[Structured page parsing data]
□ □ □ □ □ □ □

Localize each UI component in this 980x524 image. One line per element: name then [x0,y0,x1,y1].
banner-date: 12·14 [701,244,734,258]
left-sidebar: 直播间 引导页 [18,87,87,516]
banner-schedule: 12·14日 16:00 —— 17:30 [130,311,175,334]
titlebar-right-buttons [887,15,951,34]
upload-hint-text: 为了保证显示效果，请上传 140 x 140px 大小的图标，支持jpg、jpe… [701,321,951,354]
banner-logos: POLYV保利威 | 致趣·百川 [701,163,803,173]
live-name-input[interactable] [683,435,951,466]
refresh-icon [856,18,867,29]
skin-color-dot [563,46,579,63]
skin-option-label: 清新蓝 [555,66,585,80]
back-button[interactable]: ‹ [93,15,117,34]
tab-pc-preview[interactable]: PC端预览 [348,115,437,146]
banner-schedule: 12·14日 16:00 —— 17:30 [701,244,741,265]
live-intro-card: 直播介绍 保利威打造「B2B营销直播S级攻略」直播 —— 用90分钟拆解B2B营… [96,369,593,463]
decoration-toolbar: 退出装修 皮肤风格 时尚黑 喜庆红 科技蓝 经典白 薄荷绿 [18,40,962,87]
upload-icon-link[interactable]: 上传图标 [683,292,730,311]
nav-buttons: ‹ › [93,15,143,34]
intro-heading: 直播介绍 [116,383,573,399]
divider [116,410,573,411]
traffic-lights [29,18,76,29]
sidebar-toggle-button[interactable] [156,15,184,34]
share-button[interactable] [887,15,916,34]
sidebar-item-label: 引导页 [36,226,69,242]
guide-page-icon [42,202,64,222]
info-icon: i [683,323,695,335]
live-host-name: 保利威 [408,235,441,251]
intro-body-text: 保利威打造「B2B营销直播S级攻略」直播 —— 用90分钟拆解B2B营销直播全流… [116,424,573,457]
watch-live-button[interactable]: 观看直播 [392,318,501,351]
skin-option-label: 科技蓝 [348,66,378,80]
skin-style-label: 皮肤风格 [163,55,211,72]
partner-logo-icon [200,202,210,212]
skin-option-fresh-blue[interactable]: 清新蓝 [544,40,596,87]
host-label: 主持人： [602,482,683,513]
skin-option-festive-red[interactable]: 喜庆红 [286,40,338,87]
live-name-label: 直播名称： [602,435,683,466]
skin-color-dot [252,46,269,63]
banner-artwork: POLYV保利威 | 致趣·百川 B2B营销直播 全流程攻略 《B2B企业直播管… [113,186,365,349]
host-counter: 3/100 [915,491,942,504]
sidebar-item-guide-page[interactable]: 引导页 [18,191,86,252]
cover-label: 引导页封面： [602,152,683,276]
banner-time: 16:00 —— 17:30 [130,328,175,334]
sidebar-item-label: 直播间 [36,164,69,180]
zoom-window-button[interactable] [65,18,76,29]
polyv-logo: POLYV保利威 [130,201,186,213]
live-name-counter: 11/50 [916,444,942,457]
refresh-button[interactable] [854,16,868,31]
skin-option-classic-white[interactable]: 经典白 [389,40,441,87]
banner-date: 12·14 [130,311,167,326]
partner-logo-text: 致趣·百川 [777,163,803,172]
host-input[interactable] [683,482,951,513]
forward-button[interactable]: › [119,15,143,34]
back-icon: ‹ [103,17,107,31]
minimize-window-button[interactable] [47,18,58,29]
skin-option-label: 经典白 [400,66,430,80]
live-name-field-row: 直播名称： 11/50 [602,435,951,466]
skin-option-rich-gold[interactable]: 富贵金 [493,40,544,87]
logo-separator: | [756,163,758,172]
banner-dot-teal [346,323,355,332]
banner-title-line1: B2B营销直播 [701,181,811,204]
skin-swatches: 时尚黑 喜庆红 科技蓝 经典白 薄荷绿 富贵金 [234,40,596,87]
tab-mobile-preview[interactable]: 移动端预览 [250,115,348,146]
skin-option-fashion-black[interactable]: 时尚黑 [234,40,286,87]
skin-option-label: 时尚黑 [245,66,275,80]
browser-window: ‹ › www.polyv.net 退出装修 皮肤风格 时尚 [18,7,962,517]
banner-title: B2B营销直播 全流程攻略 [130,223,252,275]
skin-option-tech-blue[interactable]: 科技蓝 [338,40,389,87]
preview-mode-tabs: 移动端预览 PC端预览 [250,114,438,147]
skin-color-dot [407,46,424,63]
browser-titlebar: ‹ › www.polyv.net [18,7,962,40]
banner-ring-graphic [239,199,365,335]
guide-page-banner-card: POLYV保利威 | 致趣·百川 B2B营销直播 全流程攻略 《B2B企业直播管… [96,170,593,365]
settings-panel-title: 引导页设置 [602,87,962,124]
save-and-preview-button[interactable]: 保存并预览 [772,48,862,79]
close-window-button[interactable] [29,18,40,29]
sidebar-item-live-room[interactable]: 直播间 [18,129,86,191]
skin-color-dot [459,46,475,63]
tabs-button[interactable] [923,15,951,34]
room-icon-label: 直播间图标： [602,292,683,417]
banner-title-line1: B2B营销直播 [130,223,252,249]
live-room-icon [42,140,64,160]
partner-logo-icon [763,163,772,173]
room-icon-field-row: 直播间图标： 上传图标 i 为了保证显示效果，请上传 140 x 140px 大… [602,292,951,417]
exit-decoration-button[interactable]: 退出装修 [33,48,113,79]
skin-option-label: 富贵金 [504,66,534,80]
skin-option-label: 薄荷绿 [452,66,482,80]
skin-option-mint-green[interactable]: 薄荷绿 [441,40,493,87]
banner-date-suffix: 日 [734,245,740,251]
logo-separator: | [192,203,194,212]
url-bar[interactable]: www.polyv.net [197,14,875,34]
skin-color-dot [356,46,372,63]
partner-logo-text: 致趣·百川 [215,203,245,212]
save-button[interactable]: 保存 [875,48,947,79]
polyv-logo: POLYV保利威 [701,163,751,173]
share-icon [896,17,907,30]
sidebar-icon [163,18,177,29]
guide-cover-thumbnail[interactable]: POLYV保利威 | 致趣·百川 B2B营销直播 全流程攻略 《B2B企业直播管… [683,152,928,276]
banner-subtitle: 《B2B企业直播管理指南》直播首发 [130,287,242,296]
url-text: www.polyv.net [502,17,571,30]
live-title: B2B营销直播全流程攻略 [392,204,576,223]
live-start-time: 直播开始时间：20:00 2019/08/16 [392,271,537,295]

□ □ □ □ □ □ □

* [TASK GOAL] Write all the data out again, word for word.

* [EXPECTED ANSWER]
Localize each UI component in this 980x524 image. One line per element: name then [x0,y0,x1,y1].
banner-date: 12·14 [701,244,734,258]
left-sidebar: 直播间 引导页 [18,87,87,516]
banner-schedule: 12·14日 16:00 —— 17:30 [130,311,175,334]
titlebar-right-buttons [887,15,951,34]
upload-hint-text: 为了保证显示效果，请上传 140 x 140px 大小的图标，支持jpg、jpe… [701,321,951,354]
banner-logos: POLYV保利威 | 致趣·百川 [701,163,803,173]
live-name-input[interactable] [683,435,951,466]
refresh-icon [856,18,867,29]
skin-color-dot [563,46,579,63]
skin-option-label: 清新蓝 [555,66,585,80]
back-button[interactable]: ‹ [93,15,117,34]
tab-pc-preview[interactable]: PC端预览 [348,115,437,146]
banner-schedule: 12·14日 16:00 —— 17:30 [701,244,741,265]
live-intro-card: 直播介绍 保利威打造「B2B营销直播S级攻略」直播 —— 用90分钟拆解B2B营… [96,369,593,463]
decoration-toolbar: 退出装修 皮肤风格 时尚黑 喜庆红 科技蓝 经典白 薄荷绿 [18,40,962,87]
upload-icon-link[interactable]: 上传图标 [683,292,730,311]
nav-buttons: ‹ › [93,15,143,34]
intro-heading: 直播介绍 [116,383,573,399]
divider [116,410,573,411]
traffic-lights [29,18,76,29]
sidebar-toggle-button[interactable] [156,15,184,34]
share-button[interactable] [887,15,916,34]
sidebar-item-label: 引导页 [36,226,69,242]
guide-page-icon [42,202,64,222]
info-icon: i [683,323,695,335]
live-host-name: 保利威 [408,235,441,251]
intro-body-text: 保利威打造「B2B营销直播S级攻略」直播 —— 用90分钟拆解B2B营销直播全流… [116,424,573,457]
watch-live-button[interactable]: 观看直播 [392,318,501,351]
skin-option-label: 科技蓝 [348,66,378,80]
skin-style-label: 皮肤风格 [163,55,211,72]
partner-logo-icon [200,202,210,212]
skin-option-fresh-blue[interactable]: 清新蓝 [544,40,596,87]
host-label: 主持人： [602,482,683,513]
skin-option-festive-red[interactable]: 喜庆红 [286,40,338,87]
live-name-label: 直播名称： [602,435,683,466]
skin-color-dot [252,46,269,63]
banner-artwork: POLYV保利威 | 致趣·百川 B2B营销直播 全流程攻略 《B2B企业直播管… [113,186,365,349]
host-counter: 3/100 [915,491,942,504]
sidebar-item-guide-page[interactable]: 引导页 [18,191,86,252]
cover-label: 引导页封面： [602,152,683,276]
banner-time: 16:00 —— 17:30 [130,328,175,334]
sidebar-item-label: 直播间 [36,164,69,180]
zoom-window-button[interactable] [65,18,76,29]
polyv-logo: POLYV保利威 [130,201,186,213]
live-name-counter: 11/50 [916,444,942,457]
refresh-button[interactable] [854,16,868,31]
skin-option-classic-white[interactable]: 经典白 [389,40,441,87]
banner-date: 12·14 [130,311,167,326]
partner-logo-text: 致趣·百川 [777,163,803,172]
host-input[interactable] [683,482,951,513]
forward-button[interactable]: › [119,15,143,34]
back-icon: ‹ [103,17,107,31]
minimize-window-button[interactable] [47,18,58,29]
skin-option-label: 经典白 [400,66,430,80]
live-name-field-row: 直播名称： 11/50 [602,435,951,466]
skin-option-rich-gold[interactable]: 富贵金 [493,40,544,87]
logo-separator: | [756,163,758,172]
banner-dot-teal [346,323,355,332]
banner-title-line1: B2B营销直播 [701,181,811,204]
skin-swatches: 时尚黑 喜庆红 科技蓝 经典白 薄荷绿 富贵金 [234,40,596,87]
tab-mobile-preview[interactable]: 移动端预览 [250,115,348,146]
skin-option-fashion-black[interactable]: 时尚黑 [234,40,286,87]
skin-option-label: 时尚黑 [245,66,275,80]
browser-window: ‹ › www.polyv.net 退出装修 皮肤风格 时尚 [18,7,962,517]
banner-title: B2B营销直播 全流程攻略 [130,223,252,275]
skin-option-tech-blue[interactable]: 科技蓝 [338,40,389,87]
preview-mode-tabs: 移动端预览 PC端预览 [250,114,438,147]
skin-color-dot [407,46,424,63]
browser-titlebar: ‹ › www.polyv.net [18,7,962,40]
banner-ring-graphic [239,199,365,335]
guide-page-banner-card: POLYV保利威 | 致趣·百川 B2B营销直播 全流程攻略 《B2B企业直播管… [96,170,593,365]
settings-panel-title: 引导页设置 [602,87,962,124]
save-and-preview-button[interactable]: 保存并预览 [772,48,862,79]
close-window-button[interactable] [29,18,40,29]
sidebar-item-live-room[interactable]: 直播间 [18,129,86,191]
skin-color-dot [459,46,475,63]
tabs-button[interactable] [923,15,951,34]
room-icon-label: 直播间图标： [602,292,683,417]
banner-title-line1: B2B营销直播 [130,223,252,249]
live-room-icon [42,140,64,160]
partner-logo-icon [763,163,772,173]
room-icon-field-row: 直播间图标： 上传图标 i 为了保证显示效果，请上传 140 x 140px 大… [602,292,951,417]
exit-decoration-button[interactable]: 退出装修 [33,48,113,79]
skin-option-label: 富贵金 [504,66,534,80]
skin-option-label: 薄荷绿 [452,66,482,80]
skin-option-mint-green[interactable]: 薄荷绿 [441,40,493,87]
banner-date-suffix: 日 [734,245,740,251]
logo-separator: | [192,203,194,212]
url-bar[interactable]: www.polyv.net [197,14,875,34]
skin-color-dot [356,46,372,63]
partner-logo-text: 致趣·百川 [215,203,245,212]
save-button[interactable]: 保存 [875,48,947,79]
polyv-logo: POLYV保利威 [701,163,751,173]
share-icon [896,17,907,30]
sidebar-icon [163,18,177,29]
guide-cover-thumbnail[interactable]: POLYV保利威 | 致趣·百川 B2B营销直播 全流程攻略 《B2B企业直播管… [683,152,928,276]
banner-subtitle: 《B2B企业直播管理指南》直播首发 [130,287,242,296]
url-text: www.polyv.net [502,17,571,30]
live-title: B2B营销直播全流程攻略 [392,204,576,223]
live-start-time: 直播开始时间：20:00 2019/08/16 [392,271,537,295]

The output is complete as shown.